__PROBLEM TO WORK ON__. Whenever a line in the data below includes the string "sobre", copy it out.

__MATERIAL FOR THE TASK__.
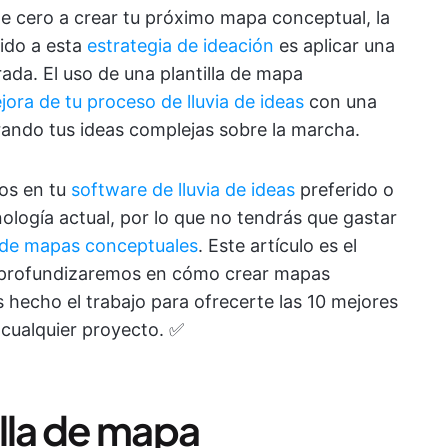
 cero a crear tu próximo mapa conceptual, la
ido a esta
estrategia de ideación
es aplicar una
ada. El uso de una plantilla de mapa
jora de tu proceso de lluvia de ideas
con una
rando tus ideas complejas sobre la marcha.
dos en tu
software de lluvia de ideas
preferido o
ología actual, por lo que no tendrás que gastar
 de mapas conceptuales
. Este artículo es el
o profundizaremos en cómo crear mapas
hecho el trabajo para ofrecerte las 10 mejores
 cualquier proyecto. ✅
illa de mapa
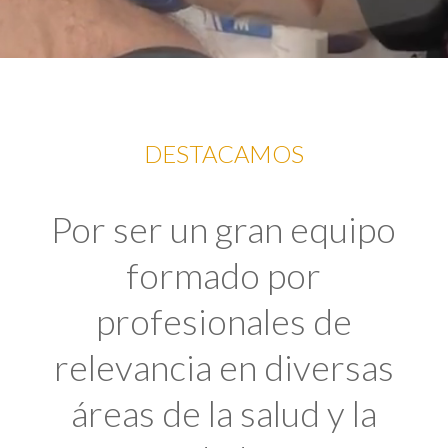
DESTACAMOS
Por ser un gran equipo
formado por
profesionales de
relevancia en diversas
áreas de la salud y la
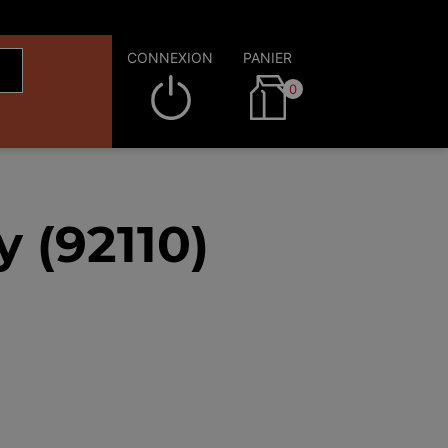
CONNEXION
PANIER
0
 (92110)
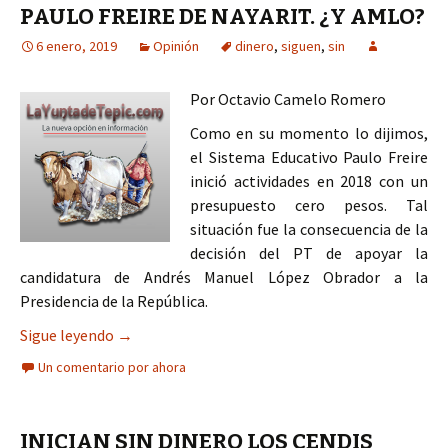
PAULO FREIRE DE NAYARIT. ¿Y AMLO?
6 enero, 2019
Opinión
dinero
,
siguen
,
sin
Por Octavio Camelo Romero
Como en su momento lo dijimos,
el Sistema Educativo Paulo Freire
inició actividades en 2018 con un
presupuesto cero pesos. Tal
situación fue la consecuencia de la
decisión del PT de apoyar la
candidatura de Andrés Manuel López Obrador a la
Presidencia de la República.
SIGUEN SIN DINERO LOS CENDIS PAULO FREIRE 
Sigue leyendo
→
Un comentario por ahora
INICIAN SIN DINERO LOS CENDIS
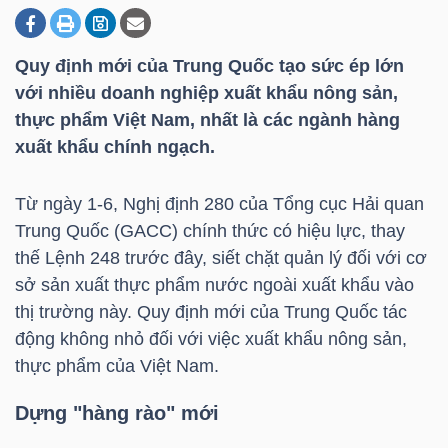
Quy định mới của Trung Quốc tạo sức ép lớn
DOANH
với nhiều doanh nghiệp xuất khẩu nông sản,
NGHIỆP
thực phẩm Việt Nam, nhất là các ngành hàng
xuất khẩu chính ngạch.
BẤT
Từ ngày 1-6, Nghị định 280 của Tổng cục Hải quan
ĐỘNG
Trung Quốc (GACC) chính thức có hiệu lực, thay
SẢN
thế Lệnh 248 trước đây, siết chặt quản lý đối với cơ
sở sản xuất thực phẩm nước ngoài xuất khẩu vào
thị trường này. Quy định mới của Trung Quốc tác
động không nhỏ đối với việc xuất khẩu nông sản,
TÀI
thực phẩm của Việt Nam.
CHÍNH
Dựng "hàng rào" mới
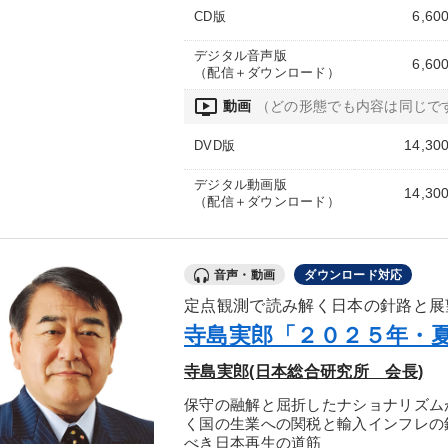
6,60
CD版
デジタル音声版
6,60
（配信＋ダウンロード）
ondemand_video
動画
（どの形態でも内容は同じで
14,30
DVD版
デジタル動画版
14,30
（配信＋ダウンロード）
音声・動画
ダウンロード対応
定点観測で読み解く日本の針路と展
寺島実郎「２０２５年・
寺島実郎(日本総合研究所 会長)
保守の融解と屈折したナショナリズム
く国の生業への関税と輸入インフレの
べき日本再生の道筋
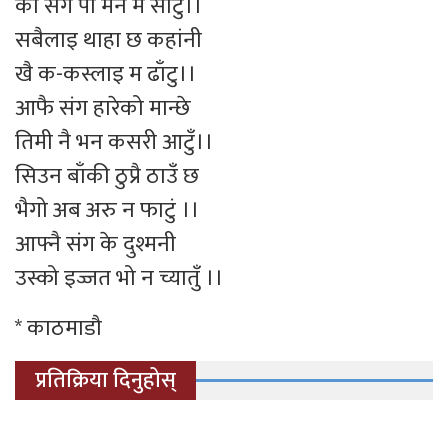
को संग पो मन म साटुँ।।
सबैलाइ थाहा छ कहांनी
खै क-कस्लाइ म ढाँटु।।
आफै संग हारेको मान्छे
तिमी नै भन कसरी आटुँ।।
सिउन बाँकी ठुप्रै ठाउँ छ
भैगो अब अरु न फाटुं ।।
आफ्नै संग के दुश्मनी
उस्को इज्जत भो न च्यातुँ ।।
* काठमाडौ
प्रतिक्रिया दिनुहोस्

--

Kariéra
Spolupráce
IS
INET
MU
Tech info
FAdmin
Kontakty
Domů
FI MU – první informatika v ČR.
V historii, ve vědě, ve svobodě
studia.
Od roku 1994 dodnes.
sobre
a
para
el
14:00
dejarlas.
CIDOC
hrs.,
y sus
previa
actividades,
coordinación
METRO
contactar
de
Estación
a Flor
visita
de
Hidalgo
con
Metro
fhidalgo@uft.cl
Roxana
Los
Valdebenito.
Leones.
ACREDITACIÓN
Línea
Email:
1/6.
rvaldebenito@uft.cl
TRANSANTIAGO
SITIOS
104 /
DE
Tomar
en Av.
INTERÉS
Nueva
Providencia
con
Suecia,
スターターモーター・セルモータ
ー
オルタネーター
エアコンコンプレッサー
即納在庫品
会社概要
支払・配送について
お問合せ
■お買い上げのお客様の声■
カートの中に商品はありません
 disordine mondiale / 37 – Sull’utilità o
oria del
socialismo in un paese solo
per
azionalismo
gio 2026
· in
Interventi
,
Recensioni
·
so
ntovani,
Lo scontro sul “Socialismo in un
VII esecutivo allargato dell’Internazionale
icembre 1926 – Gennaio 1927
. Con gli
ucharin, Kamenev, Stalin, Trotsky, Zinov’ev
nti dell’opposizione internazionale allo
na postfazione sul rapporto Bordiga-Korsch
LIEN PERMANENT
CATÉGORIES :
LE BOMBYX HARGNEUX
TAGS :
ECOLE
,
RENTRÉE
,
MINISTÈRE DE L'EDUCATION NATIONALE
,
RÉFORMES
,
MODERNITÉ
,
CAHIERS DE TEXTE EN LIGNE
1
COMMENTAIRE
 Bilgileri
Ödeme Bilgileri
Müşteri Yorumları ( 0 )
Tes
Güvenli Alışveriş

__TASK SOLUTION__.
rando tus ideas complejas sobre la marcha.
sobre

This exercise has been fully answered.